Provided material START

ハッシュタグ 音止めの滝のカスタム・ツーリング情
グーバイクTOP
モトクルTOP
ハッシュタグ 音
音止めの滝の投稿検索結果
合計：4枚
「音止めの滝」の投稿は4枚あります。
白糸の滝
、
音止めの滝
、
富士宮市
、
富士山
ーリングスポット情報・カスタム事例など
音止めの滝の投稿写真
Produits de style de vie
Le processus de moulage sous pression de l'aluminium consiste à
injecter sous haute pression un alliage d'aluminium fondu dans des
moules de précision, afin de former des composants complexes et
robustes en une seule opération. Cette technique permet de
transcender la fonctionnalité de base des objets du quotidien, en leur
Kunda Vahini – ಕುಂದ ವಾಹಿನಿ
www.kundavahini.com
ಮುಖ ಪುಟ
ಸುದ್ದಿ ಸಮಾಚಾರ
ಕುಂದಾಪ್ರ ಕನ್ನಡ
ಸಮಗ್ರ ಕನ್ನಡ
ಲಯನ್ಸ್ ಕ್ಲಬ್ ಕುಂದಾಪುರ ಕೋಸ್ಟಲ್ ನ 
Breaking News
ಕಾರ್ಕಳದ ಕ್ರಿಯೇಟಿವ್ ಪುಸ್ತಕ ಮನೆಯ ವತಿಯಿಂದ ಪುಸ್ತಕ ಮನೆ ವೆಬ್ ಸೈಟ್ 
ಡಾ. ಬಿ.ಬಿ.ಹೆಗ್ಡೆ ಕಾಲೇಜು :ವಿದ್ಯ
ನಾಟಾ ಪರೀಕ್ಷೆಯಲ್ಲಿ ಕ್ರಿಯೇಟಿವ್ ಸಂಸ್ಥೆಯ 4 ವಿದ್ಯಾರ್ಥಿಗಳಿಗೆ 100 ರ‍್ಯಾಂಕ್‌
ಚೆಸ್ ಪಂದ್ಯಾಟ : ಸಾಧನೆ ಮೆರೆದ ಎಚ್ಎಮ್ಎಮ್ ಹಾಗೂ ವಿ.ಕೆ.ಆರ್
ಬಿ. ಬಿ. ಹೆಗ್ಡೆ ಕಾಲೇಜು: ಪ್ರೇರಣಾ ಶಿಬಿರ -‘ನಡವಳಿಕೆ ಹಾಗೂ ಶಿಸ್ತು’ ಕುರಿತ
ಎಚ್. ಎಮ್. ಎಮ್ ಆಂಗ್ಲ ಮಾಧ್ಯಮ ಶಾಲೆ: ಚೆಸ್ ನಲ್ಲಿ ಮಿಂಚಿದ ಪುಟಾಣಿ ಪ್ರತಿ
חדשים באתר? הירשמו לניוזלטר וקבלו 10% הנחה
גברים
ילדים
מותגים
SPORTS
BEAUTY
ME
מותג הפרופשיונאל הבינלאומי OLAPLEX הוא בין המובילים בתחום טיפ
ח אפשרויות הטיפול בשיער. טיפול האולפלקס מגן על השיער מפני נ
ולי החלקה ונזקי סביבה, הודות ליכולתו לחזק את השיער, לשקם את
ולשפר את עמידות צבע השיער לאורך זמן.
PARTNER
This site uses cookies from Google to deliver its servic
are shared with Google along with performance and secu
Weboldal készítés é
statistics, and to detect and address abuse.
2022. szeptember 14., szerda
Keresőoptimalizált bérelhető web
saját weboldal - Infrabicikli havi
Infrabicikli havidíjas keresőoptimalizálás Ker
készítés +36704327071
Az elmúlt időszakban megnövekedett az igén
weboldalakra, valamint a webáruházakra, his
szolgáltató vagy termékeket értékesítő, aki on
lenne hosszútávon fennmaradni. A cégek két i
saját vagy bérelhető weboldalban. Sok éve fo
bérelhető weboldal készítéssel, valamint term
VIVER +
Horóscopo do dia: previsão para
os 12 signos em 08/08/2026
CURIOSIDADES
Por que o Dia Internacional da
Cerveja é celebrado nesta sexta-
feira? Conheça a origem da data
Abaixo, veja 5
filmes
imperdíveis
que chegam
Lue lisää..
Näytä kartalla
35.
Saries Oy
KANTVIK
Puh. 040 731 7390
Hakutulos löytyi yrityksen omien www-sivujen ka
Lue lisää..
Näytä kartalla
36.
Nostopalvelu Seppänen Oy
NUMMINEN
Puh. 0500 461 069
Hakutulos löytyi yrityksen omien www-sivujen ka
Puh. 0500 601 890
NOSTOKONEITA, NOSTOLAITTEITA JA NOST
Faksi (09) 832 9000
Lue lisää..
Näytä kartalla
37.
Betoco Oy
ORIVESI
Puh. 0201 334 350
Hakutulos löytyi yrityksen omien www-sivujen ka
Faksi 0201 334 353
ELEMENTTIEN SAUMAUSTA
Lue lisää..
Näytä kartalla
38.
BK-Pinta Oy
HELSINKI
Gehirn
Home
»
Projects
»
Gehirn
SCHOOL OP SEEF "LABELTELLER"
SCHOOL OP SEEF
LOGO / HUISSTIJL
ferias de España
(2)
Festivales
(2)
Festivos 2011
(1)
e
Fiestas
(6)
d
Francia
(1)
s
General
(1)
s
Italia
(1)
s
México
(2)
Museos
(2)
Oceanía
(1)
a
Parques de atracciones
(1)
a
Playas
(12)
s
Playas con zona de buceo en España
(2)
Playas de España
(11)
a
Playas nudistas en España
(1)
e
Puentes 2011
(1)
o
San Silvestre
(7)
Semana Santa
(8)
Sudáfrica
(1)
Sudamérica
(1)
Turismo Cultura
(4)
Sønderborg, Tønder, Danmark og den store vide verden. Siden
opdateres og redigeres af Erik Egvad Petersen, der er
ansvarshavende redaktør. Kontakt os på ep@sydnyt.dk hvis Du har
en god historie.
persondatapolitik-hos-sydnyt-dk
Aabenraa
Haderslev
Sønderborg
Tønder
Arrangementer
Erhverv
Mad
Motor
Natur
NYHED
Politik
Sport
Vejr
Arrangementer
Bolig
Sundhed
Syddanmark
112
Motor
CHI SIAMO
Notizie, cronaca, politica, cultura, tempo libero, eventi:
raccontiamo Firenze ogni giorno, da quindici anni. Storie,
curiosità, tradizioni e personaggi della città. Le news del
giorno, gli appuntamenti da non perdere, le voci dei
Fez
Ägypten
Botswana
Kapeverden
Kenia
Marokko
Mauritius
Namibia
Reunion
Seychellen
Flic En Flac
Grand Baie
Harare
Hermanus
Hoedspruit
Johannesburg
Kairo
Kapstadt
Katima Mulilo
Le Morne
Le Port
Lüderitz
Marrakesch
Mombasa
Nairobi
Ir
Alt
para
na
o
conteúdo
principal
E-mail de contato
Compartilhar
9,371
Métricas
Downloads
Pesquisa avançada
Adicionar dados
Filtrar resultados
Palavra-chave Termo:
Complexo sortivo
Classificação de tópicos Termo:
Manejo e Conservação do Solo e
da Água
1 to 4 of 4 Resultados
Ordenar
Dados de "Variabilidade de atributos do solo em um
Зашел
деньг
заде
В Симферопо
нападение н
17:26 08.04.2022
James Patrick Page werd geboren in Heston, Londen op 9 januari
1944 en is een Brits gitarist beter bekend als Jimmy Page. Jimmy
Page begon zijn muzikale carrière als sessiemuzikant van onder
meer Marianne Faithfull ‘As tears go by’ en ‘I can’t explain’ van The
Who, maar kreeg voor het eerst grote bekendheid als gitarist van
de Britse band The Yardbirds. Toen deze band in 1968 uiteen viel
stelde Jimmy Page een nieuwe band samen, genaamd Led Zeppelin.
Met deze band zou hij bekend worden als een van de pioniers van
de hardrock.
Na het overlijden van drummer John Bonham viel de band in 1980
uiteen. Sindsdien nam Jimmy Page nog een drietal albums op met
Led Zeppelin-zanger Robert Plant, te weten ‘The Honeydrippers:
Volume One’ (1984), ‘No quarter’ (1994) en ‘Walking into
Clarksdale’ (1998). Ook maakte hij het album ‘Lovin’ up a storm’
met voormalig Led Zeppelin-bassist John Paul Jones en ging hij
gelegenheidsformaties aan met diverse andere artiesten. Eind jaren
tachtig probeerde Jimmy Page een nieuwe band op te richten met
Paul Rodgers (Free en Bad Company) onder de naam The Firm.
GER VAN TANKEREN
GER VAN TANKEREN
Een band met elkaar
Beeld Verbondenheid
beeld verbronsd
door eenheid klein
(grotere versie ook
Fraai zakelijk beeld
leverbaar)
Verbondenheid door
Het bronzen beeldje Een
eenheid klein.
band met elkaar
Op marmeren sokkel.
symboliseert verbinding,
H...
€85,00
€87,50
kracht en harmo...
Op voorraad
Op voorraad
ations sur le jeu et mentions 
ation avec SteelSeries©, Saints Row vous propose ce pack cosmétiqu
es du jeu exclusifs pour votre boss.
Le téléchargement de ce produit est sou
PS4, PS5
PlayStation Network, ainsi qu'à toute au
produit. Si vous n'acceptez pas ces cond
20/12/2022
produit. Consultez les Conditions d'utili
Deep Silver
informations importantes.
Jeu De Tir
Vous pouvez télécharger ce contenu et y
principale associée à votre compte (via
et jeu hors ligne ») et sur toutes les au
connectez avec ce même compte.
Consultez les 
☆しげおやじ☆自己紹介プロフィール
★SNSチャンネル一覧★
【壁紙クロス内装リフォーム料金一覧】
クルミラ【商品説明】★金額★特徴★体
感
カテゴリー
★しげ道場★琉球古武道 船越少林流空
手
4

Provided material END

**Required work**
The first line of the records begins the span, and the line containing "moules de précision, afin" ends it. Reproduce that span exactly, both ends included.

**Answer to this exercise**
ハッシュタグ 音止めの滝のカスタム・ツーリング情
グーバイクTOP
モトクルTOP
ハッシュタグ 音
音止めの滝の投稿検索結果
合計：4枚
「音止めの滝」の投稿は4枚あります。
白糸の滝
、
音止めの滝
、
富士宮市
、
富士山
ーリングスポット情報・カスタム事例など
音止めの滝の投稿写真
Produits de style de vie
Le processus de moulage sous pression de l'aluminium consiste à
injecter sous haute pression un alliage d'aluminium fondu dans des
moules de précision, afin de former des composants complexes et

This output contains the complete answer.